"Idaho's state gem is the star garnet," Treefort Film Festival (TFF) states in their program notes, "but lesser known yet equally brilliant Treasure Valley gems fill this slate of films."
Runaway (dir. Maxwell Moser, 2014)—With a tip of the hat to Carson McCullers's debut novel The Heart Is A Lonely Hunter, a plaintive self-reflective voiceover initiates writer / director / editor Maxell Moser's short film Runaway and echoes the novelist's focus on giving voice to those who are rejected, forgotten, mistreated or oppressed. The voiceover's desultory self-reflection is set against inarticulate events in this predominantly visual and laconic tale of Jess (Jordan Hazen), a young woman holed up in an empty farmhouse with Saul (Matthew Cooley), a man succumbing to tuberculosis. The lean narrative is atmospheric with unanswered questions. What is the relationship between the two? Are they father and daughter? Sister and brother? Why do they refrain from turning the lights on at night? Why does Saul insist that Jess not visit their neighbors?
Jesse Rayborn's cinematography and Marcus Eugene's score evoke a forlorn late-winter countryside anticipating the release of spring.

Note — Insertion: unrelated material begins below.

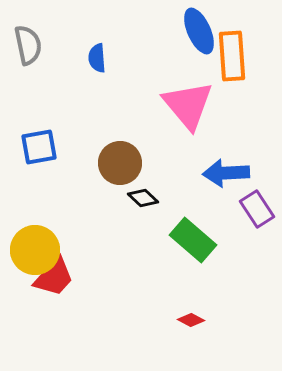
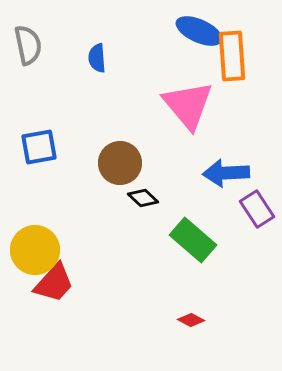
blue ellipse: rotated 42 degrees counterclockwise
red trapezoid: moved 6 px down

The trees are as barren as Jess feels inside. Saul spends his idle time whittling a small bird. It's a bit of beauty, a suggestion of flight, in their claustrophobic insular world. As the film's opening quote by Jewish philosopher Abraham Joshua Heshel suggests, Jess has cultivated many burdens in order to gain the strength to carry out one act of freedom. Will she remain loyal to Saul or—as in her slow motion dream of childhood's abandon—run free?

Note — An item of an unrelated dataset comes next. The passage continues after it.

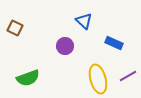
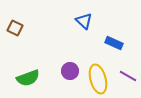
purple circle: moved 5 px right, 25 px down
purple line: rotated 60 degrees clockwise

Max Helms: Curse of the Relic (dir. Hutt Wigley, 2015)—An homage to the crime films and film noirs of the '40s and '50s, Hutt Wigley's B&W stop-action animated short is hands on, frame-by-frame, a tour-de-force of set design, costuming and period detail. It recently won Best Animated Feature at The Joelanta and Great Atlanta Toy Convention Film Festival. Set in San Francisco, 1938, the exhumed corpses of deceased street-level criminals are being discovered all over the city ... weeks after they've died! But who's digging up dead criminals? And why? Max Helms is a rough and tumble private-eye with his thumb on the pulse of San Francisco's low-rent criminals. Polly Bixby is Max's sassy-but-resourceful secretary. When a mugger unwittingly drops a stolen African relic right in Max and Polly's laps, they discover an underworld of occultists lead by German mobster Gustov Heinrich. Max and Polly uncover Heinrich's devious plot to take over San Francisco using an undead criminal army, but can they stop his evil plans in time?

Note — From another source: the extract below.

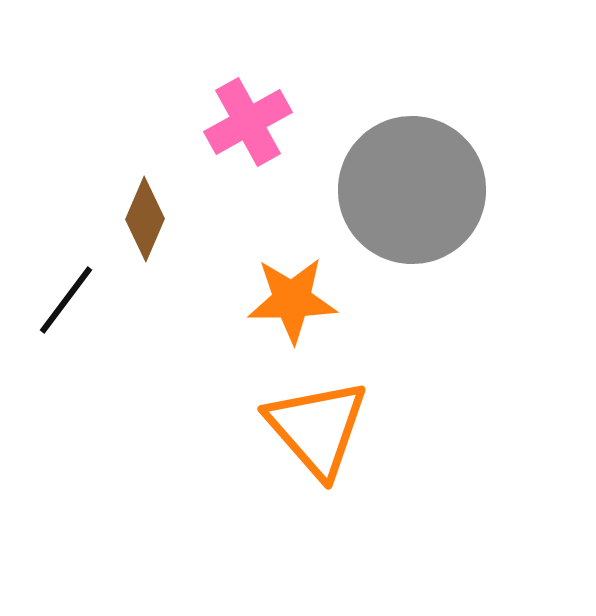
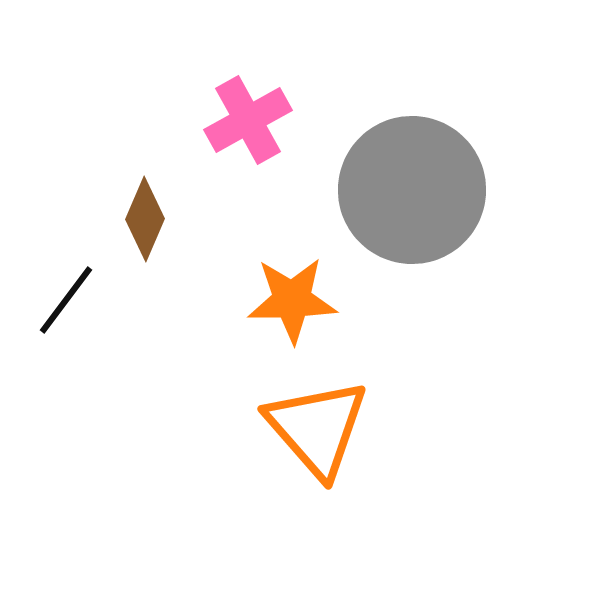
pink cross: moved 2 px up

Sector 6 (dir. Damon Ridgeway, 2014)—A nuisance is better than nothing when you're adrift in space on standby without a mission counting the seconds on the clock and crossing off days on the calendar. Damon Ridgeway's animated short Sector 6 is lo-fi sci-fi that's clever enough to cite 2001: A Space Odyssey and E.T. within minutes of each other.
Warbird Pilot: Behind the Visor (dir. Rob W. Scribner, 2014)—Rob W. Scribner's documentary short Warbird Pilot: Behind the Visor gives voice to John Curtiss Paul, P-40, P-51 and Reno Air Race Pilot, and his lifelong passion for flying planes. Poignantly shuffled with re-enactments of a young red-headed tyke using cardboard and tempura paint to convert his bicycle into a plane, Warbird Pilot traces how the dream of a child can become the soaring passion of an adult.
View From A Pedal Buggy (dir. Zach Voss, 2015)—Another documentary short about an equally impassioned subject is Zach Voss's award-winning View From A Pedal Buggy, a cyclist's valentine to Boise's own Gregory Allen. This was written up earlier here on The Evening Class.
TFF's Local Gems slate of short films will screen at 12:40PM on Saturday, March 28, 2015 at The Flicks and will be followed by a Q&A with the filmmakers. Tickets are $8.00 and available at the Flicks Box Office.